Il y a pourtant quelque chose de beau, sinon d’original, dans Sinister, c’est le personnage de l’écrivain raté. Imposée par Stephen King, la figure aujourd’hui conventionnelle déborde le cadre fictionnel, l’auteur ayant fréquemment commenté les points de rencontre entre un personnage comme celui de l’écrivain alcoolique de Shining et sa propre vie, rongée un temps par l’addiction. Ce jeu entre réalité et fiction, autobiographie et roman, déjà à l’œuvre dans L’Antre de la folie de John Carpenter, prend un tour particulier avec l’interprétation d’Ethan Hawke. La noirceur teintée de fragilité du personnage entre en résonance avec la carrière d’un acteur qui a peu à peu démissionné de l’avenir qui lui était promis après le succès du Cercle des poètes disparus. Au milieu du film, Ellison, dépassé par l’horreur dans laquelle il s’est volontairement plongé, regarde une émission de télévision réalisée il y a dix ans lors de la sortie de son premier livre Kentucky Blood. Un présentateur l’interroge sur l’immoralité qu’il y a à construire son succès sur la souffrance des autres. Le jeune écrivain d’alors parle de justice. Derrière l’écran, un verre de whisky à la main, Ellison esquisse un rictus. Il est devenu un charognard comme les autres. Offrir sa famille en gage de bonne volonté à la muse, qui n’est autre que le démon de l’ambition, apparaît comme la seule voie.

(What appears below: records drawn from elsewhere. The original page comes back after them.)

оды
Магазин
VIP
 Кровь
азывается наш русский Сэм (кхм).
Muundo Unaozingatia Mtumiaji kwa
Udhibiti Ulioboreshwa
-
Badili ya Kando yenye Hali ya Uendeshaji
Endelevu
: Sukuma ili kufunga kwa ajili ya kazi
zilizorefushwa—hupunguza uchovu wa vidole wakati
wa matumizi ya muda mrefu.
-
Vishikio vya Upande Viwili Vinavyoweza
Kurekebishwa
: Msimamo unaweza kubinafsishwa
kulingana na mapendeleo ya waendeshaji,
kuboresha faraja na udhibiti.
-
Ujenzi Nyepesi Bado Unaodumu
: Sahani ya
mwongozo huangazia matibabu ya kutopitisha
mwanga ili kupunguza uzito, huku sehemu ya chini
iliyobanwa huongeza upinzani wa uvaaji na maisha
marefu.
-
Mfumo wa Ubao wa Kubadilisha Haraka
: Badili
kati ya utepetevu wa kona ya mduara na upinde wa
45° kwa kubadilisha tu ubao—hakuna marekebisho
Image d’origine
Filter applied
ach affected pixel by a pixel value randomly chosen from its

Toujours dans les bonus, le réalisateur raconte qu’après son expérience ratée à Hollywood avec Le Jour où la terre s’arrêta, il s’est beaucoup moins préoccupé du budget du film que du contrôle qu’il pourrait avoir sur le film, se félicitant d’avoir obtenu avec Sinister le final cut. Il faudrait peut-être s’interroger sur ce modèle de production qui engage les jeunes réalisateurs à s’estimer heureux d’avoir le final cut sur un film de commande. Ainsi, le héros fonctionnerait pour le réalisateur moins comme un repoussoir qui lui permettrait de dépasser sa peur de la stérilité que comme un modèle paradoxal. Avec Sinister, réalisé pour 3 millions de dollars et qui en a rapporté 87 millions, Scott Derrickson a parfaitement réussi son coup. Son prochain film nous renseignera sur une autre question morale : dans quelle mesure le courage est-il une composante essentielle de l’art ?
Sur l’édition dvd : qualité de l’image et du son optimum des éditions Wild Side.

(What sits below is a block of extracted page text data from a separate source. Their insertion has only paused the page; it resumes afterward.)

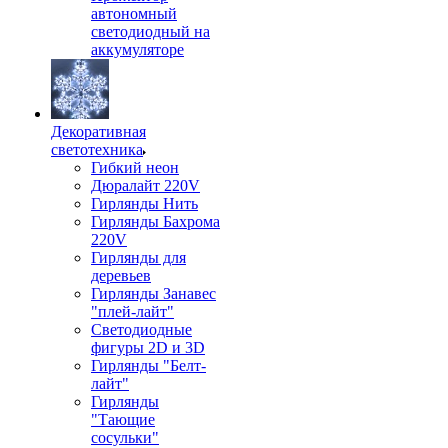
автономный
светодиодный на
аккумуляторе
Декоративная
светотехника
Гибкий неон
Дюралайт 220V
Гирлянды Нить
Гирлянды Бахрома
220V
Гирлянды для
деревьев
Гирлянды Занавес
"плей-лайт"
Светодиодные
фигуры 2D и 3D
Гирлянды "Белт-
лайт"
Гирлянды
"Тающие
сосульки"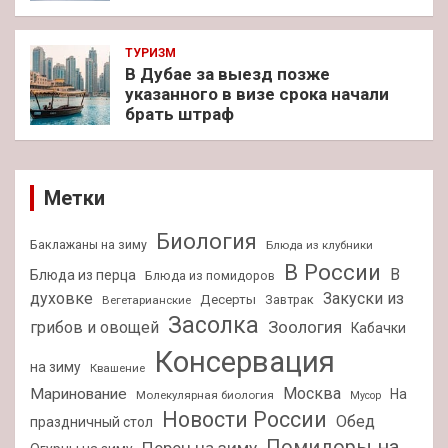
ТУРИЗМ
В Дубае за выезд позже
указанного в визе срока начали
брать штраф
Метки
Биология
Баклажаны на зиму
Блюда из клубники
В России
В
Блюда из перца
Блюда из помидоров
духовке
Закуски из
Десерты
Завтрак
Вегетарианские
Засолка
Зоология
грибов и овощей
Кабачки
Консервация
на зиму
Квашение
Москва
Маринование
На
Молекулярная биология
Мусор
Новости России
Обед
праздничный стол
Помидоры на
Перец на зиму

Bonus : Service minimum. Un entretien avec le réalisateur abordant la genèse du film, mais aussi des questions plus techniques sur le type de caméra et le (très bon) travail d’éclairage du chef opérateur + deux scènes coupées commentées par le scénariste et le réalisateur, sans autre intérêt que de montrer le travail d’Angela Bettis (May), coupées au montage.
Sinister, de Scott Derrickson, Avec Ethan Hawke, Juliet Rylance, Fred Dalton Thompson, James Ransone, 2012, 1h45. Sortie chez Wild Side en DVD, Blu-Ray et VOD le 13 mars (20€)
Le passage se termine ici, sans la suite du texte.